En defensa de los ociosos

Resumen del libro: "En defensa de los ociosos" de

En «En defensa de los ociosos», Robert Louis Stevenson nos brinda una irresistible invitación a desafiar la ética convencional del trabajo y sumergirnos en los placeres más simples de la vida. Con ingenio y agudeza, el autor aborda la importancia de reír, beber y disfrutar de la ociosidad al aire libre, desafiando la presión social que exalta la productividad constante.

El libro no solo es una oda a la alegría de la ociosidad, sino que también toca temas profundos como la vejez y la abrumadora experiencia de enamorarse. Stevenson nos invita a reflexionar sobre la naturaleza de la vida y a cuestionar las nociones preconcebidas sobre el valor del trabajo incesante.

A lo largo de la obra, el autor despliega frases perspicaces que resuenan en la mente del lector, convirtiendo cada página en una fuente de sabiduría y placer intelectual. Su estilo narrativo cautivador y su habilidad para expresar ideas complejas de manera accesible hacen de este libro una lectura enriquecedora y placentera.

Robert Louis Stevenson, conocido por sus obras maestras como «La isla del tesoro» y «El extraño caso del Dr. Jekyll y Mr. Hyde», demuestra una vez más su destreza literaria al abordar temas aparentemente mundanos con profundidad y humor. Su legado perdura, y «En defensa de los ociosos» se erige como una obra que desafía las convenciones sociales y nos invita a redescubrir el valor de los momentos de pausa en la frenética danza de la vida.

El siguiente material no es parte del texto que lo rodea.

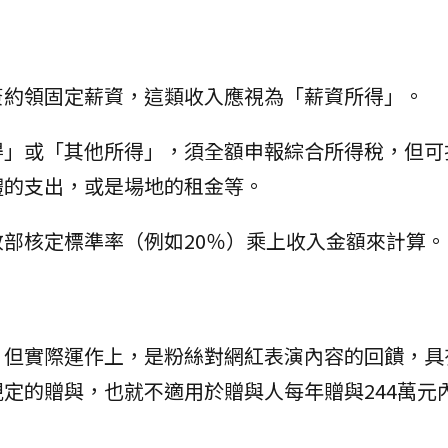
簽約領固定薪資，這類收入應視為「薪資所得」。
得」或「其他所得」，須全額申報綜合所得稅，但可
體的支出，或是場地的租金等。
部核定標準率（例如20％）乘上收入金額來計算。
，但實際運作上，是粉絲對網紅表演內容的回饋，具
定的贈與，也就不適用於贈與人每年贈與244萬元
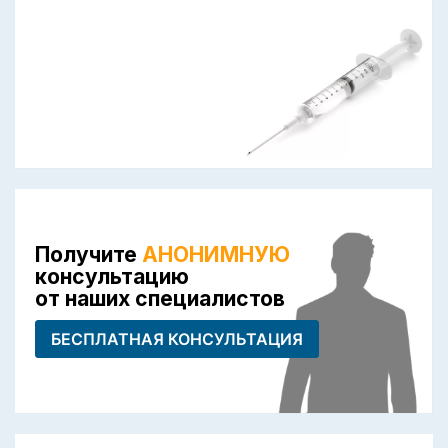
Получите
АНОНИМНУЮ
консультацию
от наших специалистов
БЕСПЛАТНАЯ КОНСУЛЬТАЦИЯ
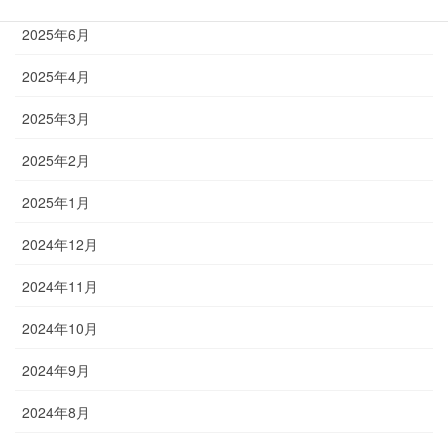
2025年6月
2025年4月
2025年3月
2025年2月
2025年1月
2024年12月
2024年11月
2024年10月
2024年9月
2024年8月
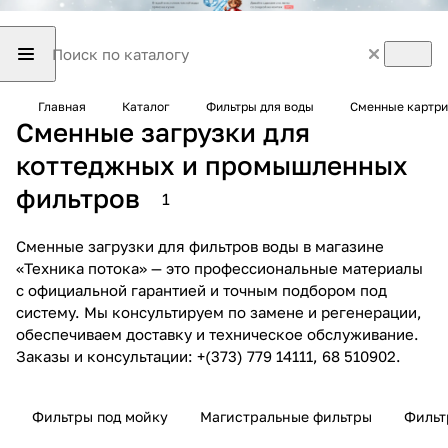
Главная
Каталог
Фильтры для воды
Сменные картри
Сменные загрузки для
коттеджных и промышленных
фильтров
1
Сменные загрузки для фильтров воды в магазине
«Техника потока» — это профессиональные материалы
с официальной гарантией и точным подбором под
систему. Мы консультируем по замене и регенерации,
обеспечиваем доставку и техническое обслуживание.
Заказы и консультации: +(373) 779 14111, 68 510902.
Фильтры под мойку
Магистральные фильтры
Фильт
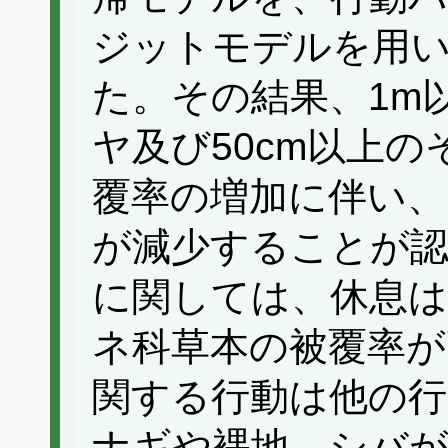
ジットモデルを用
た。その結果、1m
ヤ及び50cm以上
覆率の増加に伴い、
が減少することが
に関しては、休息は
ネ科草本の被覆率が
関する行動は他の
ナギや裸地、シバ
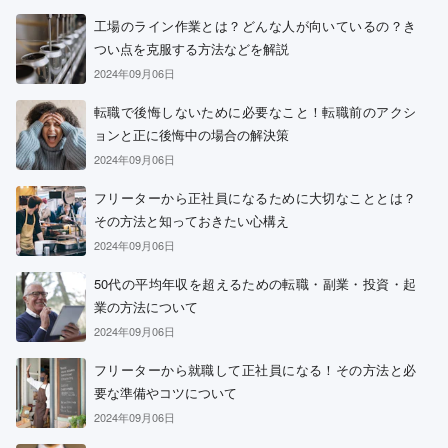
工場のライン作業とは？どんな人が向いているの？き
つい点を克服する方法などを解説
2024年09月06日
転職で後悔しないために必要なこと！転職前のアクシ
ョンと正に後悔中の場合の解決策
2024年09月06日
フリーターから正社員になるために大切なこととは？
その方法と知っておきたい心構え
2024年09月06日
50代の平均年収を超えるための転職・副業・投資・起
業の方法について
2024年09月06日
フリーターから就職して正社員になる！その方法と必
要な準備やコツについて
2024年09月06日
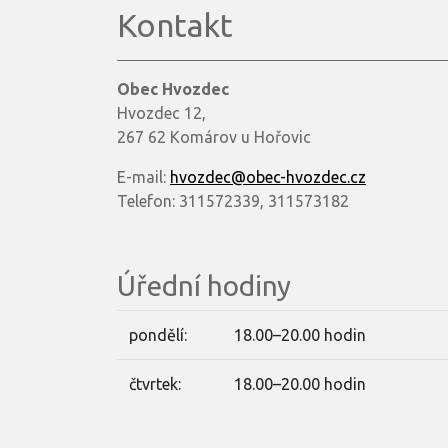
Kontakt
Obec Hvozdec
Hvozdec 12,
267 62 Komárov u Hořovic
E-mail:
hvozdec@obec-hvozdec.cz
Telefon: 311572339, 311573182
Úřední hodiny
pondělí:
18.00–20.00 hodin
čtvrtek:
18.00–20.00 hodin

Este libro no solo es una crítica a la obsesión contemporánea con la productividad, sino también una obra atemporal que sigue resonando en la sociedad actual, recordándonos la importancia de equilibrar nuestras vidas y apreciar los placeres sencillos que a menudo pasamos por alto en nuestra búsqueda constante de logros. «En defensa de los ociosos» es, sin duda, una lectura que despierta la reflexión y estimula la búsqueda de una vida más plena y satisfactoria.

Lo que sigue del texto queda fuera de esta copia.